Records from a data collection
================
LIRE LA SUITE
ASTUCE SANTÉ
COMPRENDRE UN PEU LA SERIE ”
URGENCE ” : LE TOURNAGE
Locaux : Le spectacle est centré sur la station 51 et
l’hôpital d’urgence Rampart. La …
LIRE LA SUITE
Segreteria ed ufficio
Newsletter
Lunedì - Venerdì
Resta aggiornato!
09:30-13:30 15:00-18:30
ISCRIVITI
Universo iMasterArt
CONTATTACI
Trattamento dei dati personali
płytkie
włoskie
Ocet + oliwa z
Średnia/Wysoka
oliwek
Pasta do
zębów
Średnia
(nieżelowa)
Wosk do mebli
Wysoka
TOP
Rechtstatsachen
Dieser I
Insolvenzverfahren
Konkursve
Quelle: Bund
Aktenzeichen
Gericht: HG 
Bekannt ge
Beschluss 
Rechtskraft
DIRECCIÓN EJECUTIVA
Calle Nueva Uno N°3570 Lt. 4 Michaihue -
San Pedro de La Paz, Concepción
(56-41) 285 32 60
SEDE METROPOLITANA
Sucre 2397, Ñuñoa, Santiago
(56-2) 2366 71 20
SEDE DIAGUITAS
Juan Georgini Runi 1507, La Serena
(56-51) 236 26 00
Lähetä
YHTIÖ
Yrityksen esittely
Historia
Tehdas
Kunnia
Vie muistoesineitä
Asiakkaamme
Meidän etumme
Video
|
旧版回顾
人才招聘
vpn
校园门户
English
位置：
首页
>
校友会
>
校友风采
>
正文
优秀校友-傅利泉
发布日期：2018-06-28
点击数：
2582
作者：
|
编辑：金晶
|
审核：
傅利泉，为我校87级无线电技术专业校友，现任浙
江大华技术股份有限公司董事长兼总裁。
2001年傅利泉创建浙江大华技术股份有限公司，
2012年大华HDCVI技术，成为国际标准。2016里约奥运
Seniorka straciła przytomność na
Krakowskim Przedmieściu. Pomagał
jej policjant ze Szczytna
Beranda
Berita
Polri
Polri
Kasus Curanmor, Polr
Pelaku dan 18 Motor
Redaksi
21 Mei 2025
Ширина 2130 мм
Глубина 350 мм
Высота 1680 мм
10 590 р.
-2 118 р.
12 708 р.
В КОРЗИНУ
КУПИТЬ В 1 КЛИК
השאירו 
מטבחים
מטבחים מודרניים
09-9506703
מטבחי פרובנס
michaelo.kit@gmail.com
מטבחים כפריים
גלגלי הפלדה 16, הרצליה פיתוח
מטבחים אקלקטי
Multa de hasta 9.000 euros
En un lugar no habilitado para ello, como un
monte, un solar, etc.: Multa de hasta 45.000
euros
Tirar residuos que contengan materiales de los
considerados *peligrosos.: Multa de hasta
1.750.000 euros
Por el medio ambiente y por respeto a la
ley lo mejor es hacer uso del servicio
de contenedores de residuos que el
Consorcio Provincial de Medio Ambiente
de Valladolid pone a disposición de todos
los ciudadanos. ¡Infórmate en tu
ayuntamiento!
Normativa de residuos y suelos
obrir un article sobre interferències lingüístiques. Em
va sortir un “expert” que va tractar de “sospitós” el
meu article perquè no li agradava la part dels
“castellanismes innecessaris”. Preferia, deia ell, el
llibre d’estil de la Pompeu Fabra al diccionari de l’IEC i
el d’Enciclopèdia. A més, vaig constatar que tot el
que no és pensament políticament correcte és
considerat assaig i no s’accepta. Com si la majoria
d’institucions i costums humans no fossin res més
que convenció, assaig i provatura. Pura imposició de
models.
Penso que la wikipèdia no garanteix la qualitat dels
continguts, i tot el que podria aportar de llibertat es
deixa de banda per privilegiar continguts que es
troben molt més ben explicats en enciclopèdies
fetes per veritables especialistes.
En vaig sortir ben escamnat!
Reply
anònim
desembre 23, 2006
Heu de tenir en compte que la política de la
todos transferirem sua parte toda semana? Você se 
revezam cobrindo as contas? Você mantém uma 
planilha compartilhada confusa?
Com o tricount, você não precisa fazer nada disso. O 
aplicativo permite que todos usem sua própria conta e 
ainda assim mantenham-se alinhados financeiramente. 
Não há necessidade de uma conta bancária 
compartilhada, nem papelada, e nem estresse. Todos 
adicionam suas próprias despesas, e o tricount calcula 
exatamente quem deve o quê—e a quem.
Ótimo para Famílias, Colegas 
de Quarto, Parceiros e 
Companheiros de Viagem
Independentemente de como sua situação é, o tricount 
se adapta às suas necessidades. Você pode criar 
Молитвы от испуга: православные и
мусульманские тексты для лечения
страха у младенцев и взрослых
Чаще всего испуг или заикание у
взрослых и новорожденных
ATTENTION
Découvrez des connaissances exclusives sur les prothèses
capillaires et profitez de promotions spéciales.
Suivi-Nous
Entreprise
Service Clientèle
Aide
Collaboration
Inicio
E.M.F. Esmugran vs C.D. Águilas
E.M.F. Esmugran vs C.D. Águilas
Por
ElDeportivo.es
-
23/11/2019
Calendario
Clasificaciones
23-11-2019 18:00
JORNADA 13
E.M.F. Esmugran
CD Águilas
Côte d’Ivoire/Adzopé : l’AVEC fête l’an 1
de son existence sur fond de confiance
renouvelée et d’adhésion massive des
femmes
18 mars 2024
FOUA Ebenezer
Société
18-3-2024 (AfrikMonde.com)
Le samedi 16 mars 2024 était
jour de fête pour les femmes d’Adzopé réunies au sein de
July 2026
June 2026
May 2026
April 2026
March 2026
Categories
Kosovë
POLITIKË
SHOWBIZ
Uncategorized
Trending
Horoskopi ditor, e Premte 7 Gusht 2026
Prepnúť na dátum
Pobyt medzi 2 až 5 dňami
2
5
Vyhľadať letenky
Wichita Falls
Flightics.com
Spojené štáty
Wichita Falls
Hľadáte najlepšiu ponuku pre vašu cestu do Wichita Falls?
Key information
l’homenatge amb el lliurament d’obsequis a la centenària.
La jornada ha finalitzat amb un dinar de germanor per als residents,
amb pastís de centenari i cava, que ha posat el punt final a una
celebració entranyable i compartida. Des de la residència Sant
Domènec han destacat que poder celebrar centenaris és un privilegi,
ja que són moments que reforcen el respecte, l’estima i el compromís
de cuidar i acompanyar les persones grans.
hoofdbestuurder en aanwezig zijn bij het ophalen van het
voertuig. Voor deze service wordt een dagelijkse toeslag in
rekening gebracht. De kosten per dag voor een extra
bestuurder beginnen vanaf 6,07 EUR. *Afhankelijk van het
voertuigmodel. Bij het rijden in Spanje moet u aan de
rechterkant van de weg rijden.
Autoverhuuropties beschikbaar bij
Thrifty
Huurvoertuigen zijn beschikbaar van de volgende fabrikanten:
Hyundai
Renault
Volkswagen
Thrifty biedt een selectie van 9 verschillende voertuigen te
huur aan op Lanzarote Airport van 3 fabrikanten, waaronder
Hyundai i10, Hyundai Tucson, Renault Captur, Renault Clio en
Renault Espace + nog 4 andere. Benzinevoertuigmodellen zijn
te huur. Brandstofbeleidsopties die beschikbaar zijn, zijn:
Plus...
================
■ **Task goal**
Print all of the data exactly as it was given.

■ **Solution to the problem**
LIRE LA SUITE
ASTUCE SANTÉ
COMPRENDRE UN PEU LA SERIE ”
URGENCE ” : LE TOURNAGE
Locaux : Le spectacle est centré sur la station 51 et
l’hôpital d’urgence Rampart. La …
LIRE LA SUITE
Segreteria ed ufficio
Newsletter
Lunedì - Venerdì
Resta aggiornato!
09:30-13:30 15:00-18:30
ISCRIVITI
Universo iMasterArt
CONTATTACI
Trattamento dei dati personali
płytkie
włoskie
Ocet + oliwa z
Średnia/Wysoka
oliwek
Pasta do
zębów
Średnia
(nieżelowa)
Wosk do mebli
Wysoka
TOP
Rechtstatsachen
Dieser I
Insolvenzverfahren
Konkursve
Quelle: Bund
Aktenzeichen
Gericht: HG 
Bekannt ge
Beschluss 
Rechtskraft
DIRECCIÓN EJECUTIVA
Calle Nueva Uno N°3570 Lt. 4 Michaihue -
San Pedro de La Paz, Concepción
(56-41) 285 32 60
SEDE METROPOLITANA
Sucre 2397, Ñuñoa, Santiago
(56-2) 2366 71 20
SEDE DIAGUITAS
Juan Georgini Runi 1507, La Serena
(56-51) 236 26 00
Lähetä
YHTIÖ
Yrityksen esittely
Historia
Tehdas
Kunnia
Vie muistoesineitä
Asiakkaamme
Meidän etumme
Video
|
旧版回顾
人才招聘
vpn
校园门户
English
位置：
首页
>
校友会
>
校友风采
>
正文
优秀校友-傅利泉
发布日期：2018-06-28
点击数：
2582
作者：
|
编辑：金晶
|
审核：
傅利泉，为我校87级无线电技术专业校友，现任浙
江大华技术股份有限公司董事长兼总裁。
2001年傅利泉创建浙江大华技术股份有限公司，
2012年大华HDCVI技术，成为国际标准。2016里约奥运
Seniorka straciła przytomność na
Krakowskim Przedmieściu. Pomagał
jej policjant ze Szczytna
Beranda
Berita
Polri
Polri
Kasus Curanmor, Polr
Pelaku dan 18 Motor
Redaksi
21 Mei 2025
Ширина 2130 мм
Глубина 350 мм
Высота 1680 мм
10 590 р.
-2 118 р.
12 708 р.
В КОРЗИНУ
КУПИТЬ В 1 КЛИК
השאירו 
מטבחים
מטבחים מודרניים
09-9506703
מטבחי פרובנס
michaelo.kit@gmail.com
מטבחים כפריים
גלגלי הפלדה 16, הרצליה פיתוח
מטבחים אקלקטי
Multa de hasta 9.000 euros
En un lugar no habilitado para ello, como un
monte, un solar, etc.: Multa de hasta 45.000
euros
Tirar residuos que contengan materiales de los
considerados *peligrosos.: Multa de hasta
1.750.000 euros
Por el medio ambiente y por respeto a la
ley lo mejor es hacer uso del servicio
de contenedores de residuos que el
Consorcio Provincial de Medio Ambiente
de Valladolid pone a disposición de todos
los ciudadanos. ¡Infórmate en tu
ayuntamiento!
Normativa de residuos y suelos
obrir un article sobre interferències lingüístiques. Em
va sortir un “expert” que va tractar de “sospitós” el
meu article perquè no li agradava la part dels
“castellanismes innecessaris”. Preferia, deia ell, el
llibre d’estil de la Pompeu Fabra al diccionari de l’IEC i
el d’Enciclopèdia. A més, vaig constatar que tot el
que no és pensament políticament correcte és
considerat assaig i no s’accepta. Com si la majoria
d’institucions i costums humans no fossin res més
que convenció, assaig i provatura. Pura imposició de
models.
Penso que la wikipèdia no garanteix la qualitat dels
continguts, i tot el que podria aportar de llibertat es
deixa de banda per privilegiar continguts que es
troben molt més ben explicats en enciclopèdies
fetes per veritables especialistes.
En vaig sortir ben escamnat!
Reply
anònim
desembre 23, 2006
Heu de tenir en compte que la política de la
todos transferirem sua parte toda semana? Você se 
revezam cobrindo as contas? Você mantém uma 
planilha compartilhada confusa?
Com o tricount, você não precisa fazer nada disso. O 
aplicativo permite que todos usem sua própria conta e 
ainda assim mantenham-se alinhados financeiramente. 
Não há necessidade de uma conta bancária 
compartilhada, nem papelada, e nem estresse. Todos 
adicionam suas próprias despesas, e o tricount calcula 
exatamente quem deve o quê—e a quem.
Ótimo para Famílias, Colegas 
de Quarto, Parceiros e 
Companheiros de Viagem
Independentemente de como sua situação é, o tricount 
se adapta às suas necessidades. Você pode criar 
Молитвы от испуга: православные и
мусульманские тексты для лечения
страха у младенцев и взрослых
Чаще всего испуг или заикание у
взрослых и новорожденных
ATTENTION
Découvrez des connaissances exclusives sur les prothèses
capillaires et profitez de promotions spéciales.
Suivi-Nous
Entreprise
Service Clientèle
Aide
Collaboration
Inicio
E.M.F. Esmugran vs C.D. Águilas
E.M.F. Esmugran vs C.D. Águilas
Por
ElDeportivo.es
-
23/11/2019
Calendario
Clasificaciones
23-11-2019 18:00
JORNADA 13
E.M.F. Esmugran
CD Águilas
Côte d’Ivoire/Adzopé : l’AVEC fête l’an 1
de son existence sur fond de confiance
renouvelée et d’adhésion massive des
femmes
18 mars 2024
FOUA Ebenezer
Société
18-3-2024 (AfrikMonde.com)
Le samedi 16 mars 2024 était
jour de fête pour les femmes d’Adzopé réunies au sein de
July 2026
June 2026
May 2026
April 2026
March 2026
Categories
Kosovë
POLITIKË
SHOWBIZ
Uncategorized
Trending
Horoskopi ditor, e Premte 7 Gusht 2026
Prepnúť na dátum
Pobyt medzi 2 až 5 dňami
2
5
Vyhľadať letenky
Wichita Falls
Flightics.com
Spojené štáty
Wichita Falls
Hľadáte najlepšiu ponuku pre vašu cestu do Wichita Falls?
Key information
l’homenatge amb el lliurament d’obsequis a la centenària.
La jornada ha finalitzat amb un dinar de germanor per als residents,
amb pastís de centenari i cava, que ha posat el punt final a una
celebració entranyable i compartida. Des de la residència Sant
Domènec han destacat que poder celebrar centenaris és un privilegi,
ja que són moments que reforcen el respecte, l’estima i el compromís
de cuidar i acompanyar les persones grans.
hoofdbestuurder en aanwezig zijn bij het ophalen van het
voertuig. Voor deze service wordt een dagelijkse toeslag in
rekening gebracht. De kosten per dag voor een extra
bestuurder beginnen vanaf 6,07 EUR. *Afhankelijk van het
voertuigmodel. Bij het rijden in Spanje moet u aan de
rechterkant van de weg rijden.
Autoverhuuropties beschikbaar bij
Thrifty
Huurvoertuigen zijn beschikbaar van de volgende fabrikanten:
Hyundai
Renault
Volkswagen
Thrifty biedt een selectie van 9 verschillende voertuigen te
huur aan op Lanzarote Airport van 3 fabrikanten, waaronder
Hyundai i10, Hyundai Tucson, Renault Captur, Renault Clio en
Renault Espace + nog 4 andere. Benzinevoertuigmodellen zijn
te huur. Brandstofbeleidsopties die beschikbaar zijn, zijn:
Plus...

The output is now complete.